Nos últimos 5 (cinco) anos, foram incluídos 13 (treze) temas na lista de dispensa de recorrer e/ou contestar da Procuradoria Geral da Fazenda Nacional. Enquanto, apenas no ano de 2016, o STJ formalizou 6 (seis) acórdãos julgados sob a sistemática de recursos repetitivos em matéria tributária. Em relação ao ano de 2017, o STF formalizou 10 (dez) acórdãos de temas tributários julgados sob a repercussão geral.
Embora a iniciativa seja admirável, nos parece que ela deve ser acompanhada de uma maior agilidade na implementação desse requisito adicional (inclusão na lista e/ou resolução do Senado). Caso contrário, ainda que louvável, não terá a efetividade que se busca.
No novo modelo, no prazo de 10 (dez) dias da notificação sobre a inscrição em Dívida Ativa, o contribuinte poderá se valer de outras duas novidades: i) a apresentação antecipada de garantia; e ii) pedido administrativo de revisão do crédito inscrito em Dívida Ativa.

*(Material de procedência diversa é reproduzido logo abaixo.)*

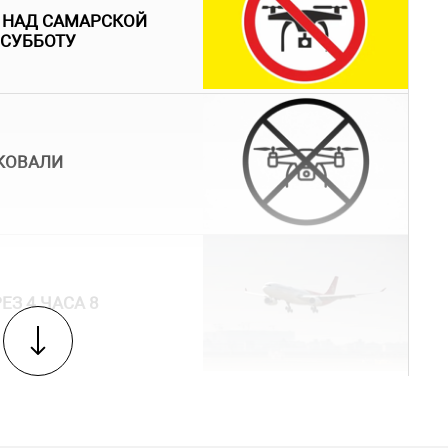
 НАД САМАРСКОЙ
 СУББОТУ
АКОВАЛИ
З 4 ЧАСА 8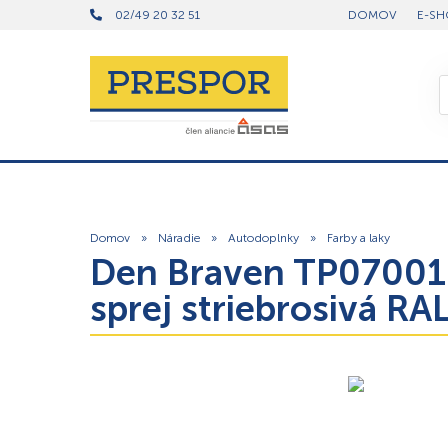
02/49 20 32 51
DOMOV
E-SH
Domov
»
Náradie
»
Autodoplnky
»
Farby a laky
Den Braven TP07001
sprej striebrosivá RA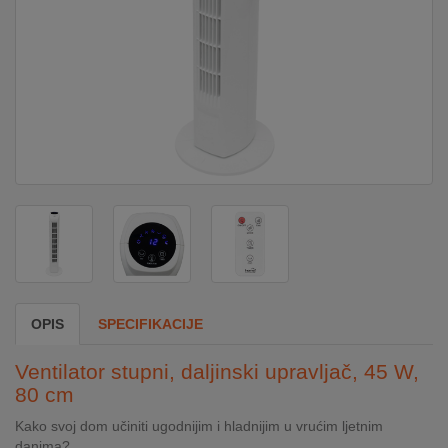
DOM
&
ALATI
ENERGIJA
KLIMATIZACIJA
SECURITY
OPIS
SPECIFIKACIJE
PC
Ventilator stupni, daljinski upravljač, 45 W,
&
80 cm
GAME
Kako svoj dom učiniti ugodnijim i hladnijim u vrućim ljetnim
danima?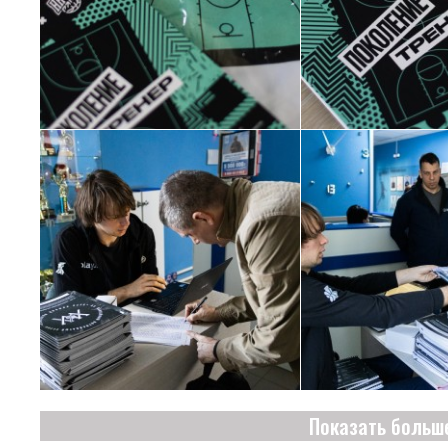
Показать больш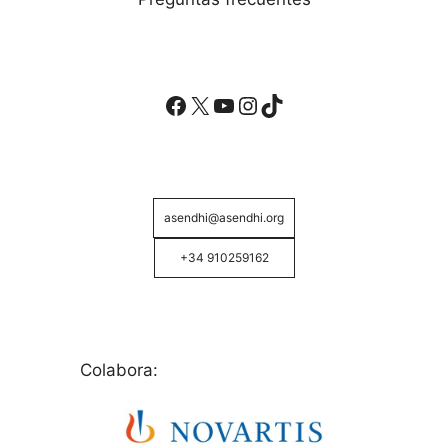
Facebook
X
YouTube
Instagram
TikTok
asendhi@asendhi.org
+34 910259162
Colabora: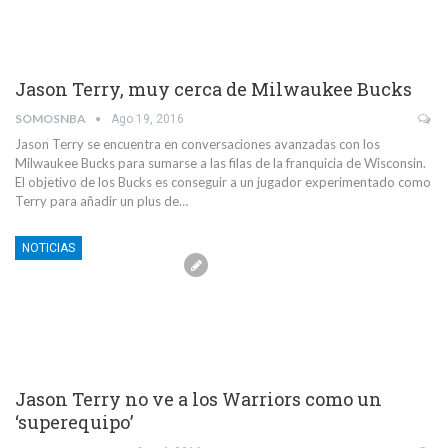
Jason Terry, muy cerca de Milwaukee Bucks
SOMOSNBA
Ago 19, 2016
Jason Terry se encuentra en conversaciones avanzadas con los
Milwaukee Bucks para sumarse a las filas de la franquicia de Wisconsin.
El objetivo de los Bucks es conseguir a un jugador experimentado como
Terry para añadir un plus de…
NOTICIAS
Jason Terry no ve a los Warriors como un
‘superequipo’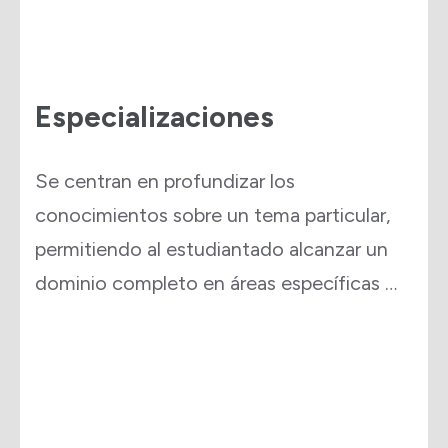
Especializaciones
Se centran en profundizar los
conocimientos sobre un tema particular,
permitiendo al estudiantado alcanzar un
dominio completo en áreas específicas …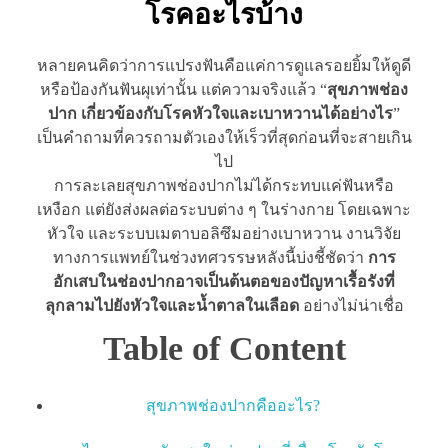
โรคอะไรบ้าง
หลายคนคิดว่าการแปรงฟันคือแค่การดูแลรอยยิ้มให้ดูดี
หรือป้องกันฟันผุเท่านั้น แต่ความจริงแล้ว “
สุขภาพช่อง
ปาก เกี่ยวข้องกับโรคหัวใจและเบาหวานได้อย่างไร
”
เป็นคำถามที่ควรถามตัวเองให้เร็วที่สุดก่อนที่จะสายเกิน
ไป
การละเลยสุขภาพช่องปากไม่ได้กระทบแค่ฟันหรือ
เหงือก แต่ยังส่งผลต่อระบบต่าง ๆ ในร่างกาย โดยเฉพาะ
หัวใจ และระบบเมตาบอลิซึมอย่างเบาหวาน งานวิจัย
ทางการแพทย์ในช่วงทศวรรษหลังนี้บ่งชี้ชัดว่า
การ
อักเสบในช่องปากอาจเป็นต้นตอของปัญหาเรื้อรังที่
ลุกลามไปยังหัวใจและน้ำตาลในเลือด
อย่างไม่น่าเชื่อ
Table of Content
สุขภาพช่องปากคืออะไร?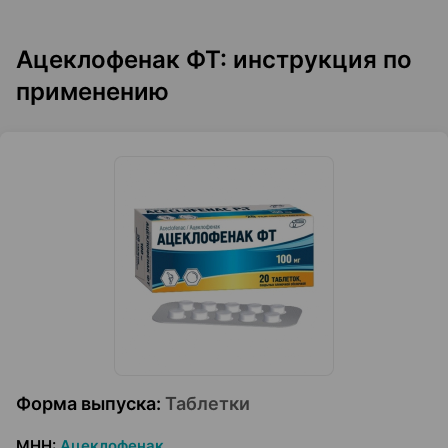
Ацеклофенак ФТ: инструкция по
применению
Форма выпуска
:
Таблетки
МНН
:
Ацеклофенак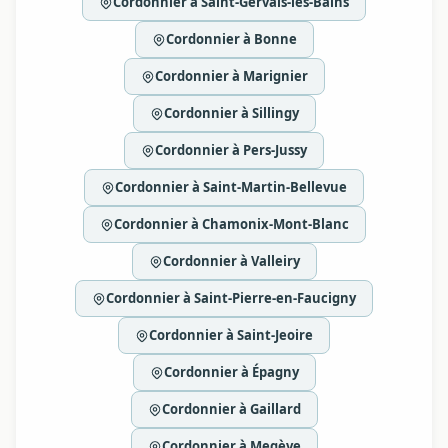
Cordonnier à Saint-Gervais-les-Bains
Cordonnier à Bonne
Cordonnier à Marignier
Cordonnier à Sillingy
Cordonnier à Pers-Jussy
Cordonnier à Saint-Martin-Bellevue
Cordonnier à Chamonix-Mont-Blanc
Cordonnier à Valleiry
Cordonnier à Saint-Pierre-en-Faucigny
Cordonnier à Saint-Jeoire
Cordonnier à Épagny
Cordonnier à Gaillard
Cordonnier à Megève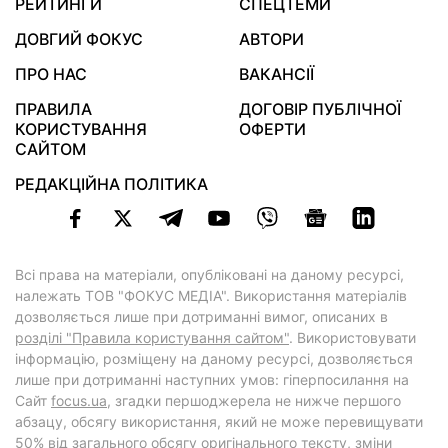
РЕЙТИНГИ
СПЕЦТЕМИ
ДОВГИЙ ФОКУС
АВТОРИ
ПРО НАС
ВАКАНСІЇ
ПРАВИЛА
ДОГОВІР ПУБЛІЧНОЇ
КОРИСТУВАННЯ
ОФЕРТИ
САЙТОМ
РЕДАКЦІЙНА ПОЛІТИКА
Всі права на матеріали, опубліковані на даному ресурсі,
належать ТОВ "ФОКУС МЕДІА". Використання матеріалів
дозволяється лише при дотриманні вимог, описаних в
розділі "Правила користування сайтом"
. Використовувати
інформацію, розміщену на даному ресурсі, дозволяється
лише при дотриманні наступних умов: гіперпосилання на
Cайт
focus.ua
, згадки першоджерела не нижче першого
абзацу, обсягу використання, який не може перевищувати
50% від загального обсягу оригінального тексту, зміни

O oferta simplificada e antecipada da garantia nos parece uma alternativa para uma questão comum: inúmeras são as vezes em que, após a inscrição em dívida ativa, o crédito tributário passa a constar como pendência na situação fiscal do contribuinte ainda que antes do ajuizamento da correspondente execução fiscal. Essa situação resultou em diversas medidas perante o Poder Judiciário exclusivamente para antecipar a garantia e viabilizar a regularidade fiscal. Agora a solução se apresenta de forma mais fácil.
A Portaria PGFN nº 33/2018 fixou o prazo de 30 (trinta) dias para apreciação da garantia oferecida antecipadamente pelo contribuinte e para o ajuizamento da respectiva Execução Fiscal após a aceitação da garantia. Mais uma vez, apesar de vermos com muito bons olhos a iniciativa, 30 (trinta) dias pode ser um prazo demasiadamente longo dependendo da urgência do contribuinte em atestar sua regularidade fiscal, o que também pode acabar prejudicando a possibilidade de se recorrer a um instrumento interessante.

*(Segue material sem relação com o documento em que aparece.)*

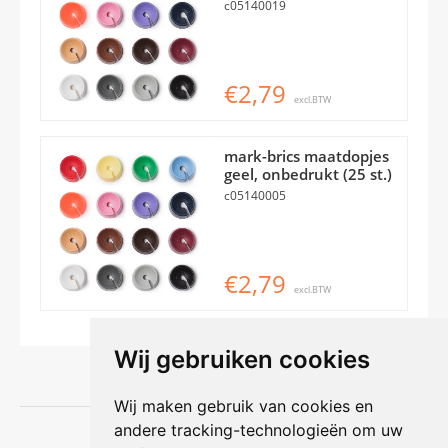
c05140019
€2,79
excl.BTW
mark-brics maatdopjes
geel, onbedrukt (25 st.)
c05140005
€2,79
excl.BTW
Wij gebruiken cookies
Wij maken gebruik van cookies en
andere tracking-technologieën om uw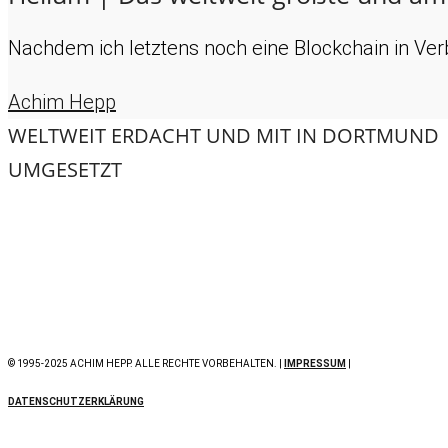
Nachdem ich letztens noch eine Blockchain in Verb
Achim Hepp
WELTWEIT ERDACHT UND MIT
IN DORTMUND
UMGESETZT
© 1995-2025 ACHIM HEPP. ALLE RECHTE VORBEHALTEN. |
IMPRESSUM
|
DATENSCHUTZERKLÄRUNG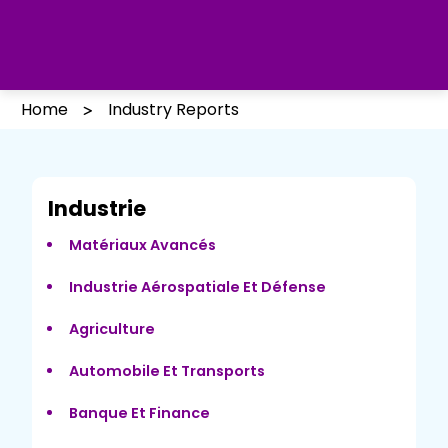
Home
Industry Reports
Industrie
Matériaux Avancés
Industrie Aérospatiale Et Défense
Agriculture
Automobile Et Transports
Banque Et Finance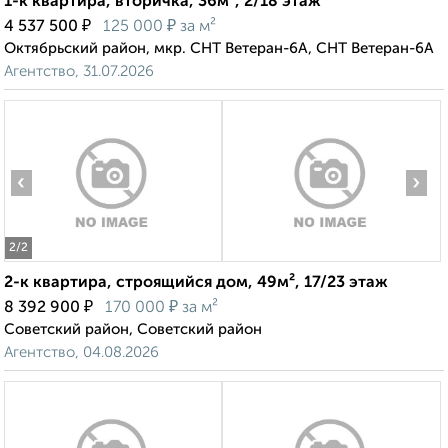
1-к квартира, вторичка, 36м², 2/18 этаж
₽
₽
4 537 500
125 000
за м²
Октябрьский район, мкр. СНТ Ветеран-6А, СНТ Ветеран-6А
Агентство, 31.07.2026
‹
›
2
/2
2-к квартира, строящийся дом, 49м², 17/23 этаж
₽
₽
8 392 900
170 000
за м²
Советский район, Советский район
Агентство, 04.08.2026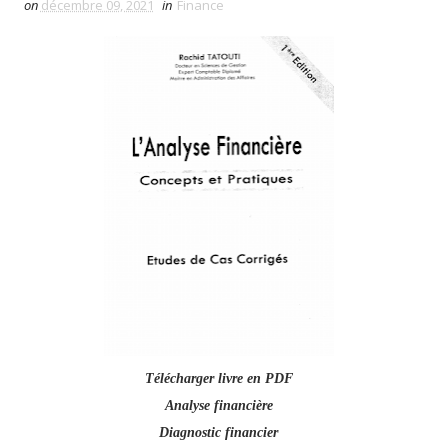
on
décembre 09, 2021
in
Finance
Télécharger livre en PDF
Analyse financière
Diagnostic financier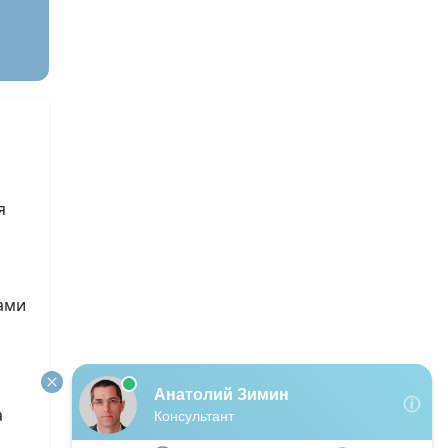
я
лами
а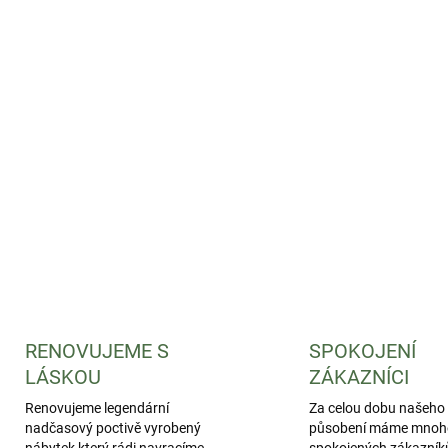
RENOVUJEME S
SPOKOJENÍ
LÁSKOU
ZÁKAZNÍCI
Renovujeme legendární
Za celou dobu našeho
nadčasový poctivě vyrobený
působení máme mnoh
nábytek který rádi navracíme
spokojených zákazníků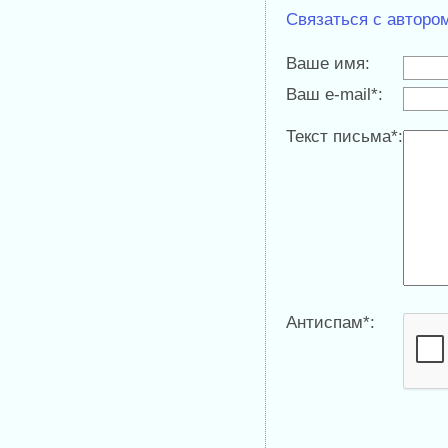
Связаться с авторо
Ваше имя:
Ваш e-mail*:
Текст письма*:
Антиспам*: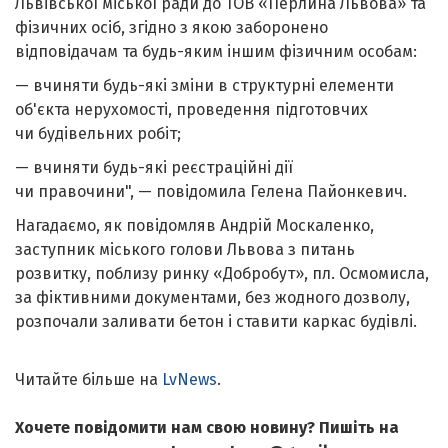
Львівської міської ради до ТОВ «Перлина Львова» та
фізичних осіб, згідно з якою заборонено
відповідачам та будь-яким іншим фізичним особам:
— вчиняти будь-які зміни в структурні елементи
об'єкта нерухомості, проведення підготовчих
чи будівельних робіт;
— вчиняти будь-які реєстраційні дії
чи правочини", — повідомила Гелена Пайонкевич.
Нагадаємо, як повідомляв Андрій Москаленко,
заступник міського голови Львова з питань
розвитку, поблизу ринку «Добробут», пл. Осмомисла,
за фіктивними документами, без жодного дозволу,
розпочали заливати бетон і ставити каркас будівлі.
Читайте більше на
LvNews
.
Хочете повідомити нам свою новину? Пишіть на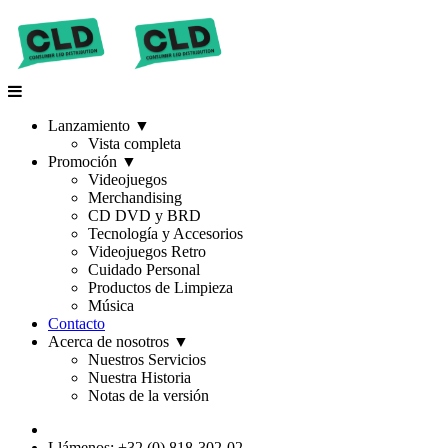
Lanzamiento
▼
Vista completa
Promoción
▼
Videojuegos
Merchandising
CD DVD y BRD
Tecnología y Accesorios
Videojuegos Retro
Cuidado Personal
Productos de Limpieza
Música
Contacto
Acerca de nosotros
▼
Nuestros Servicios
Nuestra Historia
Notas de la versión
Llámenos: +32 (0) 818-302-02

Após intimado da inscrição em Dívida Ativa, se o contribuinte não concordar com a cobrança, poderá também apresentar Pedido de Revisão de Dívida Inscrita – “PRDI” para casos em que haja causa de extinção ou suspensão do crédito tributário; orientação expressa pela própria Portaria PGFN nº 33/2018 para a não inscrição em Dívida Ativa; ou retificação de declaração ou preenchimento equivocado de declaração.
Vemos o PRDI como uma excelente alternativa à Exceção de Pré-Executividade, defesa construída pela jurisprudência e doutrina e normalmente utilizada para casos em que as alegações não demandam dilação probatória ou que podem ser conhecidas de ofício. O prazo para análise pela PGFN também será de 30 (trinta) dias nos termos da Portaria PGFN nº 33/2018.
Além das referidas medidas criadas pelo novo modelo de cobrança da Dívida Ativa da União Federal, outras foram sendo incorporadas na prática tributária como, por exemplo, o protesto extrajudicial das Certidões de Dívida Ativa, criado em 2013 e declarado constitucional pelo STF (ADI 5.135), bem como o canal para denúncia de patrimônio de devedores da União Federal e do Fundo de Garantia do Tempo de Serviço – “FGTS”, disponibilizado pela PGFN no início de 2018.
Enquanto cidadãos e tributaristas, não devemos temer a evolução na cobrança da Dívida Ativa. Eficácia na cobrança de créditos tributários efetivamente devidos e sistemáticas de revisão de cobranças inócuas é um jogo em que saem vitoriosos a Fazenda e o contribuinte de boa-fé, desde que, claro, as inovações venham em consonância com os princípios constitucionais.